Despite having no idea what that meant early on, he knew for a fact that there was something different about himself.
“I liked boys instead of girls, which is what most of my peers were talking about,” he said, something he realized as fact at just six or seven years old.
Velásquez says that he didn’t come out of the closet until his freshman year of college and learned to accept himself. “From six or seven to 17 or 18, I spent all that time hiding in the closet. Denying it. Trying to fit in.”
This path, one that many current and future LGBT youth will undergo, is threatened by a new Florida bill, Velásquez says.
The Parental Rights in Education (SB 1834) bill is on the Florida Senate Education Committee’s agenda Tuesday morning.

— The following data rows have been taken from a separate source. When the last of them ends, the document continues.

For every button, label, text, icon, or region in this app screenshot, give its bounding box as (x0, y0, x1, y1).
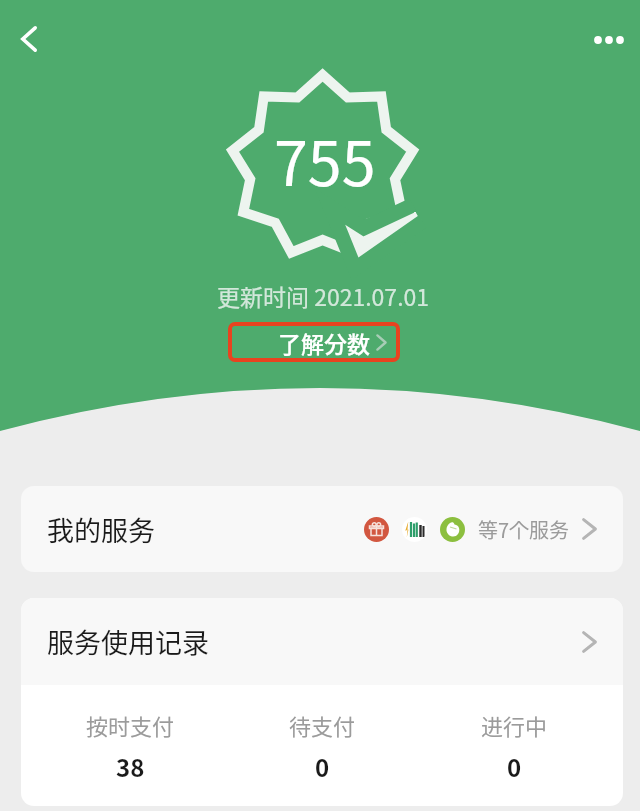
button[interactable]: 按时支付 (34, 685, 226, 806)
staticText: 更新时间 2021.07.01 (217, 279, 430, 312)
button[interactable]: Back (2, 12, 56, 66)
staticText: 0 (507, 749, 522, 784)
staticText: 服务使用记录 (47, 622, 209, 661)
button[interactable]: More options (582, 13, 636, 67)
staticText: 755 (274, 115, 376, 203)
button[interactable]: 了解分数 (228, 322, 400, 362)
staticText: 了解分数 (278, 326, 370, 359)
button[interactable]: 进行中 (418, 685, 610, 806)
staticText: 待支付 (289, 709, 356, 741)
staticText: 38 (116, 749, 145, 784)
button[interactable]: 我的服务 (21, 486, 623, 572)
staticText: 0 (315, 749, 330, 784)
staticText: 等7个服务 (478, 515, 570, 544)
staticText: 按时支付 (86, 709, 175, 741)
staticText: 进行中 (481, 709, 548, 741)
staticText: 我的服务 (47, 510, 155, 549)
button[interactable]: 服务使用记录 (21, 598, 623, 685)
button[interactable]: 待支付 (226, 685, 418, 806)
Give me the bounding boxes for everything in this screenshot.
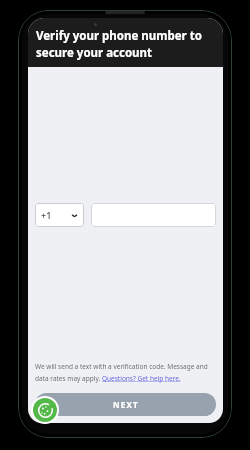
button[interactable]: NEXT — [35, 393, 216, 416]
button[interactable]: +1 — [35, 203, 84, 227]
button[interactable]: Questions? Get help here. — [102, 374, 181, 383]
staticText: Verify your phone number to — [36, 28, 202, 44]
staticText: secure your account — [36, 45, 153, 61]
staticText: We will send a text with a verification … — [35, 362, 208, 371]
staticText: NEXT — [113, 399, 139, 410]
staticText: +1 — [41, 209, 52, 221]
staticText: Questions? Get help here. — [102, 374, 181, 383]
button[interactable]: Cookie preferences — [33, 398, 57, 422]
staticText: data rates may apply. — [35, 374, 102, 383]
button[interactable] — [91, 203, 216, 227]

Nicknamed the “Don’t Say Gay” bill by LGBTQ activists, it looks to ban school districts from encouraging discussions about gender identity and sexual orientation.
Rep. Joe Harding, R-Williston, introduced the bill to the House Education and Employment Committee saying that the bill will prohibit school districts from “maintaining procedures that withhold information or encourage students to withhold information related to student’s mental, emotional, or physical health from their parents.”
However, Velásquez says that this bill is just one more amongst a slew of anti-LGBT legislation disguised as parental rights.
“The ultimate goal of this piece of legislature is to stigmatize LGBTQ+ individuals.”
Beyond its specific contents, many of the bill’s opponents are concerned with how it will affect LGBT youth’s trust in school safe spaces.
“I believe that a lot of classrooms are actually safe spaces for queer individuals,” University of North Florida (UNF) Pride Club President Maison Fletcher told Spinnaker. The bill would take away the freedom of speech that teachers and school districts have to discuss LGBT issues, they said. “It takes a really big mental health toll on those individuals.”
A study conducted by the Trevor Project in 2021 found that 42% of LGBT youth seriously considered attempting suicide that year. The study also found that 50% of LGBTQ youth access LGBTQ-affirming spaces at school.
“We have seen and we have noticed that every time there’s any type of anti-LGBTQ bills are inserted into our everyday lives that not only the mental health cases go up, but the suicide rates go up,” says Velásquez. “This will hurt a very vulnerable community, which is youth.”
Fletcher acknowledged that America has taken a “step in the right direction” over the past few years with the legalization of gay marriage, but warns that progress is threatened if this bill passes.
This bill “demonizes these issues of sex and gender,” they said.
Fletcher mentioned how there are all kinds of humanities issues in school’s curriculum now:
“This is just one other issue, why single it out? Why weed it out of the curriculum altogether? This is a normal identity. Just as identifying as someone with red hair. I have red hair. I am also queer. It’s just another aspect of a person. It’s nothing to be taboo.”
“Nobody should be able to determine what our path has to be with our own gender identity and our own self-acceptance,” says Velásquez. “That’s what it boils down to.”
If passed, the Parental Rights in Education bill will take effect on July 1, 2022.